Infected mice were sacrificed at 4, 7, 14, 21 and 28 days p. i. and the uninfected mice were used as control. The RPMI 1640 medium (Gibco, Grand Island, USA) was instilled into the mouse abdomen and cells were concentrated by spinning (3000 g, 10 min) and by subsequent supernatant removal. Tris-NH4CL was added to lyze the red cells and macrophages were cultured in RPMI 1640 supplemented with 10 % fetal calf serum (Sigma, Saint Louis, USA) on 24-well plates and maintained at 37 °C in 5 % CO2 for 2 hr. After the incubation, the non-adherent cells were removed by washing and adherent cells were re-supplemented again in RPMI 1640 with 5 % FCS. Afterwards counted and checked for viability.

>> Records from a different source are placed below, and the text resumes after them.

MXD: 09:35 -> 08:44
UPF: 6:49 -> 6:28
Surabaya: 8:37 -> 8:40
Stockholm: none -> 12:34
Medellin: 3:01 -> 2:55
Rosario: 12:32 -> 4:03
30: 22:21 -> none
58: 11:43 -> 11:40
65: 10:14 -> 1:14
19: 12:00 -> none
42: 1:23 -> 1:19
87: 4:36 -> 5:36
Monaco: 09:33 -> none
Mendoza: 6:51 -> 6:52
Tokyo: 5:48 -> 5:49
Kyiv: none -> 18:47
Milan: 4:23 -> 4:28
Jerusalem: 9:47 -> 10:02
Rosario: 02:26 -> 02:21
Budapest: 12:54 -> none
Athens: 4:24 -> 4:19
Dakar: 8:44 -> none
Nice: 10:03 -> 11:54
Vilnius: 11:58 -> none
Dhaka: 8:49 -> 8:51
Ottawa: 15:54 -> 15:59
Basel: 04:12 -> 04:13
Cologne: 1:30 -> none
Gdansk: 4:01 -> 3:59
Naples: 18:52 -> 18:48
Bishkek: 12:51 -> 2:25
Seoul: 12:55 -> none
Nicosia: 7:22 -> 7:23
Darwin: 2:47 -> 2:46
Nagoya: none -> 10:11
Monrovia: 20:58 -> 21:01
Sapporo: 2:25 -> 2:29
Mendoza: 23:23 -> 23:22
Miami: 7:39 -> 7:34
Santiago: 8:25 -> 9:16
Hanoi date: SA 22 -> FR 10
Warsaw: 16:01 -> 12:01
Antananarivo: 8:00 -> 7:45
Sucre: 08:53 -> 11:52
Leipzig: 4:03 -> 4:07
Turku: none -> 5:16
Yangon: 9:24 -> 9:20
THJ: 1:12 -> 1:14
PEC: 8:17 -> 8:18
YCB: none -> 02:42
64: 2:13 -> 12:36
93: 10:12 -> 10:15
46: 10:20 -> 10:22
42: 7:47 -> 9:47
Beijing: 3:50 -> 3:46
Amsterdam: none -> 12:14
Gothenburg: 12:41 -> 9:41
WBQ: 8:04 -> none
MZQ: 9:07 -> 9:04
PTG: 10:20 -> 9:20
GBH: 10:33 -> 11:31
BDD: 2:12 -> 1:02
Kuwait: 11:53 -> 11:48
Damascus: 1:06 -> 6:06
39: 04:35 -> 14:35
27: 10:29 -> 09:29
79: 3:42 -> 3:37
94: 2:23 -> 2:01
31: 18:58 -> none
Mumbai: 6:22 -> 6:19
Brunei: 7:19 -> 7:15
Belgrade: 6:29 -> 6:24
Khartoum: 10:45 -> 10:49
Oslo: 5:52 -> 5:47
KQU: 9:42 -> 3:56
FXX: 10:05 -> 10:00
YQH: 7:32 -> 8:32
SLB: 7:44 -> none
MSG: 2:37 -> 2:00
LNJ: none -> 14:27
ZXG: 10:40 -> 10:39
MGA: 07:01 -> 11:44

Macrophages were then seeded into 24-well plates and allowed to adhere for another 24 hr. Then the cells were collected and flow cytometry analysis was performed. Two treatments were carried out on macrophages. Cells were either LPS untreated or treated with LPS for the first 12 h (final conc., 100 ng/ml). The cells and cultured and supernatants were collected and stored at -80 °C until the ELISA was performed.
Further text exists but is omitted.